Assignment:
Some lines in the entries contain the word "validation". Copy all of them.

Extracted information:
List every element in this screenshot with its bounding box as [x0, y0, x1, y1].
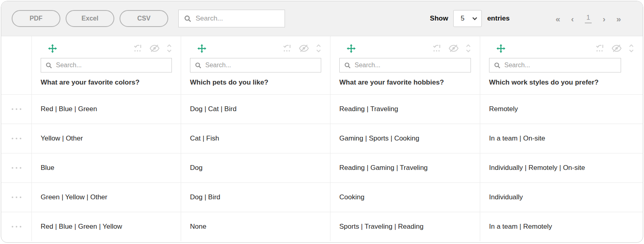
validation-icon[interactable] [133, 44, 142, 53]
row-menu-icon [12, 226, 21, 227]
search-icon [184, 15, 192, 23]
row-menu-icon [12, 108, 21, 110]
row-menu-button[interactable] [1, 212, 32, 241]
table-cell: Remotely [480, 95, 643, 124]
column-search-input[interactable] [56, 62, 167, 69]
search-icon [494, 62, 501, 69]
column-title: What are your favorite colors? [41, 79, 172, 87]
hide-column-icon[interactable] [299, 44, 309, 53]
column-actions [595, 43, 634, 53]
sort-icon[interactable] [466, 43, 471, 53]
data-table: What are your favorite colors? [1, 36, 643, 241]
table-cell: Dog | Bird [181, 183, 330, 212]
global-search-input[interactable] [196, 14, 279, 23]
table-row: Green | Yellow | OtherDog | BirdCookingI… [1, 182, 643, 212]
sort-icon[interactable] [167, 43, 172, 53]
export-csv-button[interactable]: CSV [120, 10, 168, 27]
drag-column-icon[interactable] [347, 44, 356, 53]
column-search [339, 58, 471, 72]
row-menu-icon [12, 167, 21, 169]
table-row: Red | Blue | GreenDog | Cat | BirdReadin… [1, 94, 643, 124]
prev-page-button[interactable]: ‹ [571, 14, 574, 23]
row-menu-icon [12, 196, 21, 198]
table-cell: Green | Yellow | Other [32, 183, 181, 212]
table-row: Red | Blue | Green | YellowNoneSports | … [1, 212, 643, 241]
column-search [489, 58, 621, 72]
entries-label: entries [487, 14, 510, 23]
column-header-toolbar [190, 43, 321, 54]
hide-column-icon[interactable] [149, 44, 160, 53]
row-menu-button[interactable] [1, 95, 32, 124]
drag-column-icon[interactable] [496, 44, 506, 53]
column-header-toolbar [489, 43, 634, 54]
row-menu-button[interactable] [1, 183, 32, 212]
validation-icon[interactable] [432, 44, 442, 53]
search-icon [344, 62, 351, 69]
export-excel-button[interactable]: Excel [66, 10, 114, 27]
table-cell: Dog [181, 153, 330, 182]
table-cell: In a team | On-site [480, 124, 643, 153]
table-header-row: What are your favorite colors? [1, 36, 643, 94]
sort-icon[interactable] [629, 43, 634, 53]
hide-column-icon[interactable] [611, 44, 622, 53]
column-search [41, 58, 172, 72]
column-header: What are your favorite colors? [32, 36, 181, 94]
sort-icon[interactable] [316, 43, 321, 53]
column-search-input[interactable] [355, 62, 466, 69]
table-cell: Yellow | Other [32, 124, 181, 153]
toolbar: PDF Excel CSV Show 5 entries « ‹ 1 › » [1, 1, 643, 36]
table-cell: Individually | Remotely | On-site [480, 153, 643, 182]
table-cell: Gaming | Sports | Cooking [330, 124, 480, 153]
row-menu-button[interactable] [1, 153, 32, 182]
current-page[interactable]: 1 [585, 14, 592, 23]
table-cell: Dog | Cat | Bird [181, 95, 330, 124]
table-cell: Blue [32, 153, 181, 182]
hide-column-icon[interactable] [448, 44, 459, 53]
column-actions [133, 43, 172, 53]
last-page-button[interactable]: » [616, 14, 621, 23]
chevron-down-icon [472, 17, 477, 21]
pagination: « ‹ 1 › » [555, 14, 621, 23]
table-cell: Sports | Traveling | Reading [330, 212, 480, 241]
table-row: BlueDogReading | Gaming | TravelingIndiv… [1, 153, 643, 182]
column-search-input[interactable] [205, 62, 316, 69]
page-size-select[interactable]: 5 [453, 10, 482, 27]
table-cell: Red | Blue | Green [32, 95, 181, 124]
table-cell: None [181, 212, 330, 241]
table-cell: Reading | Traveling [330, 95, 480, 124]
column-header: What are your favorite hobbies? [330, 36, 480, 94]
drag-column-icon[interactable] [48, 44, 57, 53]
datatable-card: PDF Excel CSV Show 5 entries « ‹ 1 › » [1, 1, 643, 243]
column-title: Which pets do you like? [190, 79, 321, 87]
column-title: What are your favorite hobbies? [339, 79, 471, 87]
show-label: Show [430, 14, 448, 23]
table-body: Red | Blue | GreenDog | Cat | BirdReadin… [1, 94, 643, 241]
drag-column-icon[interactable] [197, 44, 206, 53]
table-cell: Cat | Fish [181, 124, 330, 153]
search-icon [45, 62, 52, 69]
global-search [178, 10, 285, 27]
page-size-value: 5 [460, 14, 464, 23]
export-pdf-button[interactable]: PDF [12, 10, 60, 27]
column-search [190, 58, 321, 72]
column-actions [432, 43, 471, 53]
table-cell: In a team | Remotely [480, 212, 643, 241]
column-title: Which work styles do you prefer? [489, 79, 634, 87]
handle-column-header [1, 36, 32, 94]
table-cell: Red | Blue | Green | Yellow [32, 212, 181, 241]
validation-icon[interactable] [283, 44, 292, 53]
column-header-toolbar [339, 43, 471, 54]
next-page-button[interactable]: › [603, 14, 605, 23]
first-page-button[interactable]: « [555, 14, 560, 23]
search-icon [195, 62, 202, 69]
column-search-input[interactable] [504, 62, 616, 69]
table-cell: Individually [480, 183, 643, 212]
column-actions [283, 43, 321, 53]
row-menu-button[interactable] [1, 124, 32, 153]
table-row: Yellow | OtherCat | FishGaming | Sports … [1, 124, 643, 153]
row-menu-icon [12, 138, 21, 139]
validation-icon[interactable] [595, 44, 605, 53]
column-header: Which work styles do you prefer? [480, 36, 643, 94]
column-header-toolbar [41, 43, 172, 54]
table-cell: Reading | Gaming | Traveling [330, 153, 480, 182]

Exercise result:
validation-icon[interactable] [133, 44, 142, 53]
validation-icon[interactable] [432, 44, 442, 53]
validation-icon[interactable] [283, 44, 292, 53]
validation-icon[interactable] [595, 44, 605, 53]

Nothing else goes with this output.